▶ **TASK GOAL**
I would like the number of lines in the data that contain the word "shift". Please give that number alone.

▶ **Source records**
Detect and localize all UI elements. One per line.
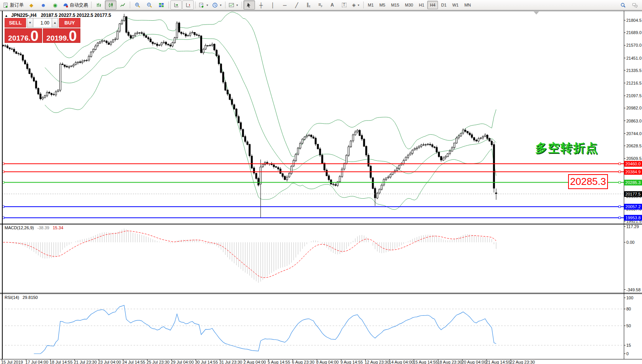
candle-bullish [352,135,354,141]
candle-bearish [280,169,281,173]
sell-price-button[interactable]: 20176.0 [5,28,42,43]
rsi-line [34,305,497,354]
trendline-button[interactable]: ╱ [291,0,302,10]
candle-bullish [418,146,420,148]
candle-bearish [16,52,17,54]
chart-text-annotation[interactable]: 多空转折点 [535,140,598,156]
new-chart-button[interactable]: ▼ [197,0,210,10]
price-axis-tick-label: 21570.0 [626,43,642,47]
chat-button[interactable] [629,0,640,10]
timeframe-button-m5[interactable]: M5 [377,1,388,9]
quotes-button[interactable]: ◆ [26,0,37,10]
text-button[interactable]: A [327,0,338,10]
chart-canvas[interactable] [0,0,642,364]
signal-icon: ◉ [53,3,57,8]
line-anchor-handle[interactable] [619,171,621,173]
candle-bearish [29,69,30,74]
templates-button[interactable]: ▼ [227,0,240,10]
crosshair-button[interactable]: ┼ [255,0,267,10]
line-anchor-handle[interactable] [619,181,621,183]
candlestick-chart-button[interactable] [105,0,116,10]
new-order-button[interactable]: 新订单 [2,0,25,10]
candle-bullish [114,39,116,40]
candle-bearish [282,174,283,176]
signals-button[interactable]: ◉ [49,0,61,10]
candle-bullish [88,56,90,60]
vertical-line-button[interactable]: │ [267,0,279,10]
terminal-window: 新订单◆☻◉自动交易▼▼▼┼│─╱∥E≡FAT◈▼M1M5M15M30H1H4D… [0,0,642,364]
tile-windows-button[interactable] [155,0,167,10]
candle-bearish [493,145,495,188]
price-callout-box[interactable]: 20285.3 [568,174,608,189]
candle-bullish [297,148,299,154]
candle-bearish [31,73,33,77]
search-button[interactable] [617,0,629,10]
equidistant-channel-button[interactable]: ∥E [303,0,314,10]
time-axis-tick-label: 24 Jul 14:55 [123,360,145,364]
macd-axis-tick-label: 117.29 [626,224,639,229]
sell-button[interactable]: SELL [5,18,26,28]
line-anchor-handle[interactable] [619,163,621,165]
candle-bearish [374,188,376,198]
market-watch-button[interactable]: ☻ [38,0,49,10]
timeframe-button-m30[interactable]: M30 [402,1,416,9]
candle-bearish [64,65,65,67]
cursor-button[interactable] [243,0,255,10]
arrows-button[interactable]: ◈▼ [350,0,362,10]
candle-bearish [245,137,246,142]
time-axis-tick-label: 2 Aug 04:00 [243,360,266,364]
line-chart-button[interactable] [117,0,128,10]
time-axis-tick-label: 8 Aug 04:00 [316,360,339,364]
volume-increase-icon[interactable]: ▲ [52,18,58,28]
candle-bullish [443,158,444,160]
autotrading-button[interactable]: 自动交易 [61,0,90,10]
candle-bearish [335,184,336,185]
timeframe-button-h4[interactable]: H4 [427,1,438,9]
timeframe-button-d1[interactable]: D1 [438,1,449,9]
volume-input[interactable]: 1.00 [33,18,52,28]
candle-bullish [302,139,303,143]
buy-price-button[interactable]: 20199.0 [43,28,80,43]
volume-decrease-icon[interactable]: ▼ [27,18,33,28]
buy-button[interactable]: BUY [59,18,80,28]
candle-bearish [49,92,50,93]
line-anchor-handle[interactable] [619,206,621,208]
time-axis-tick-label: 15 Jul 2019 [1,360,23,364]
collapse-trade-panel-icon[interactable]: ▲ [5,14,8,18]
candle-bearish [26,64,28,69]
candle-bullish [70,66,72,67]
price-axis-tick-label: 21216.5 [626,81,642,85]
chart-shift-marker-icon[interactable] [534,11,539,15]
candle-bearish [368,155,369,166]
time-axis-tick-label: 18 Aug 23:30 [437,360,462,364]
candle-bearish [13,49,15,52]
candle-bearish [198,35,200,36]
time-axis-tick-label: 22 Aug 23:30 [510,360,535,364]
text-label-button[interactable]: T [338,0,350,10]
fibonacci-button[interactable]: ≡F [315,0,326,10]
timeframe-button-m1[interactable]: M1 [365,1,376,9]
period-selector-button[interactable]: ▼ [211,0,224,10]
chart-title: ▲ JPN225-,H4 20187.5 20227.5 20122.5 201… [5,13,111,18]
timeframe-button-mn[interactable]: MN [462,1,474,9]
chart-shift-button[interactable] [182,0,194,10]
candle-bearish [242,129,244,137]
timeframe-button-h1[interactable]: H1 [416,1,427,9]
bar-chart-button[interactable] [93,0,105,10]
chart-shift-icon [185,2,191,8]
line-anchor-handle[interactable] [619,217,621,219]
timeframe-button-w1[interactable]: W1 [449,1,461,9]
auto-scroll-button[interactable] [170,0,182,10]
time-axis-tick-label: 9 Aug 14:55 [340,360,363,364]
timeframe-button-m15[interactable]: M15 [388,1,402,9]
candle-bullish [113,40,114,42]
candle-bullish [354,132,356,135]
zoom-in-button[interactable] [132,0,143,10]
rsi-axis-tick-label: 100 [626,295,633,300]
candle-bearish [440,157,442,160]
channel-icon: ∥E [306,2,310,8]
horizontal-line-button[interactable]: ─ [279,0,291,10]
zoom-out-button[interactable] [144,0,155,10]
candle-bullish [387,177,389,178]
candle-bullish [484,135,486,137]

▶ **WRITTEN SOLUTION**
3